Here are Some Tips and Tricks to Control Page Breaks When Printing your Website, or Saving it as a PDF.

K
Written by Kristina Valkanoff
Updated over a week ago

You may want to print your website once it's completed.  Because websites are dynamic (aka web pages flow vertically and have no pre-specified height) you'll define where those page breaks are.

Behind the scenes, TIME Sites automatically generates a set of printer-friendly styles in order to try and match the on-screen version of your site as closely as possible. 

Here are some tips for getting your site printed exactly the way you'd like it:

Group Content Inside "Root Level Containers"

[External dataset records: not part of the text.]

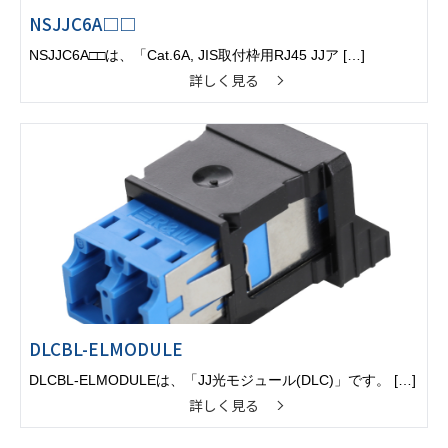
NSJJC6A□□
NSJJC6A□□は、「Cat.6A, JIS取付枠用RJ45 JJア […]
詳しく見る
DLCBL-ELMODULE
DLCBL-ELMODULEは、「JJ光モジュール(DLC)」です。 […]
詳しく見る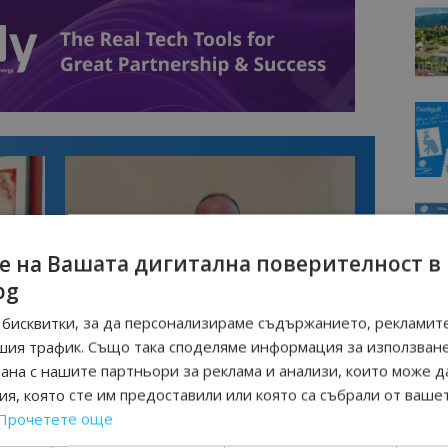
е на Вашата дигитална поверителност в
bg
бисквитки, за да персонализираме съдържанието, рекламите
Интервю
шия трафик. Също така споделяме информация за използван
нциал
Анселмо Капороси: България може да
рана с нашите партньори за реклама и анализи, които може д
съчетае автентичния туризъм с
технологиите на бъдещето
я, която сте им предоставили или която са събрали от ваше
Прочетете още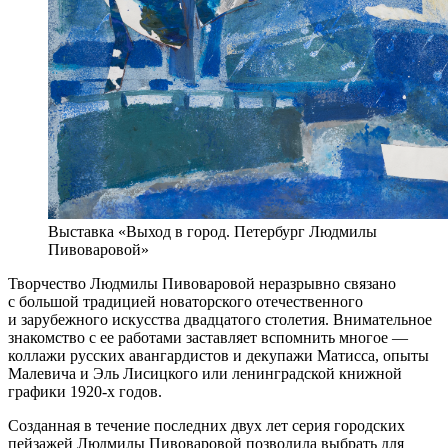
Выставка «Выход в город. Петербург Людмилы
Пивоваровой»
Творчество Людмилы Пивоваровой неразрывно связано
с большой традицией новаторского отечественного
и зарубежного искусства двадцатого столетия. Внимательное
знакомство с ее работами заставляет вспомнить многое —
коллажи русских авангардистов и декупажи Матисса, опыты
Малевича и Эль Лисицкого или ленинградской книжной
графики 1920-х годов.
Созданная в течение последних двух лет серия городских
пейзажей Людмилы Пивоваровой позволила выбрать для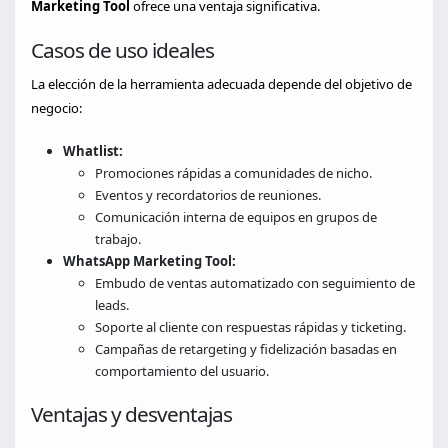
Marketing Tool
ofrece una ventaja significativa.
Casos de uso ideales
La elección de la herramienta adecuada depende del objetivo de
negocio:
Whatlist:
Promociones rápidas a comunidades de nicho.
Eventos y recordatorios de reuniones.
Comunicación interna de equipos en grupos de
trabajo.
WhatsApp Marketing Tool:
Embudo de ventas automatizado con seguimiento de
leads.
Soporte al cliente con respuestas rápidas y ticketing.
Campañas de retargeting y fidelización basadas en
comportamiento del usuario.
Ventajas y desventajas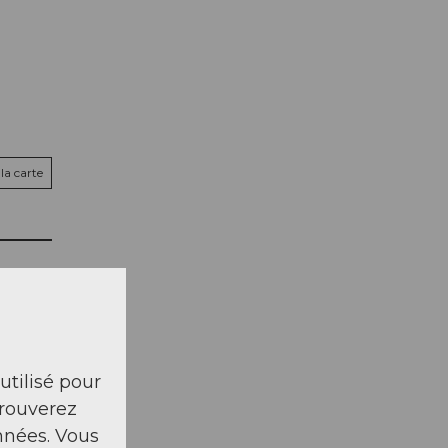
la carte
 utilisé pour
trouverez
nnées. Vous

Published TIME Sites websites tell the browser to do its best to avoid an inner page break where possible on "Root Level" elements. "Root level" means the element is not nested inside any other element. The browser will do its best to keep the nested elements inside of its Root container together when printing.

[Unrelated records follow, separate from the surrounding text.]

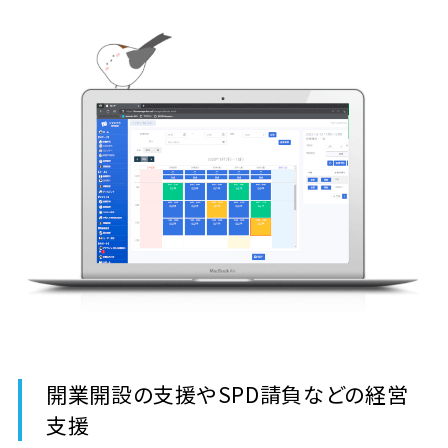
開業開設の支援やSPD請負などの経営
支援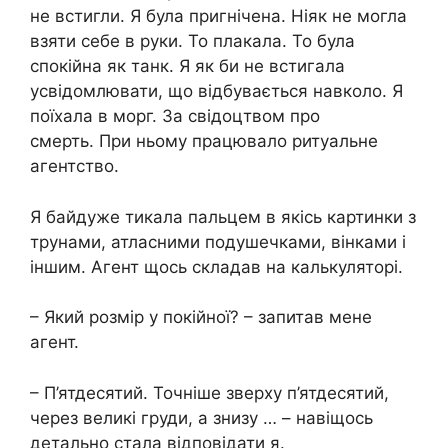
не встигли. Я була пригнічена. Ніяк не могла
взяти себе в руки. То плакала. То була
спокійна як танк. Я як би не встигала
усвідомлювати, що відбувається навколо. Я
поїхала в морг. За свідоцтвом про
смерть. При ньому працювало ритуальне
агентство.
Я байдуже тикала пальцем в якісь картинки з
трунами, атласними подушечками, вінками і
іншим. Агент щось складав на калькуляторі.
– Який розмір у покійної? – запитав мене
агент.
– П’ятдесятий. Точніше зверху п’ятдесятий,
через великі груди, а знизу … – навіщось
детально стала відповідати я.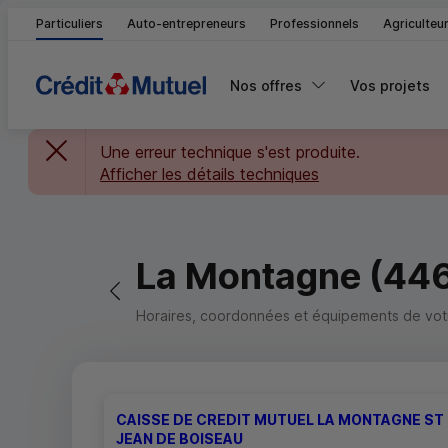
Particuliers
Auto-entrepreneurs
Professionnels
Agriculteu
Nos offres
Vos projets
Une erreur technique s'est produite.
Afficher les détails techniques
La Montagne (44
Retour vers la page précédente
Horaires, coordonnées et équipements de votre
CAISSE DE CREDIT MUTUEL LA MONTAGNE ST
JEAN DE BOISEAU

In order to control where the page breaks exist, nest all the content that you want to be together inside a single Root Level Container.

Above:  Example of a "Root Level Element"

Print Preview

When testing, use the "print preview" dialog (File > Print),  and set the "layout" select option to "landscape". You will now be able to see where the breaks in your page will be using your default paper size.

Print or PDF

Once you have your page looking the way you want in the print preview dialog, you can then select the printer or PDF option in the "destination" selection dropdown. Then select "Print", (when printing) or "Save" when creating a pdf.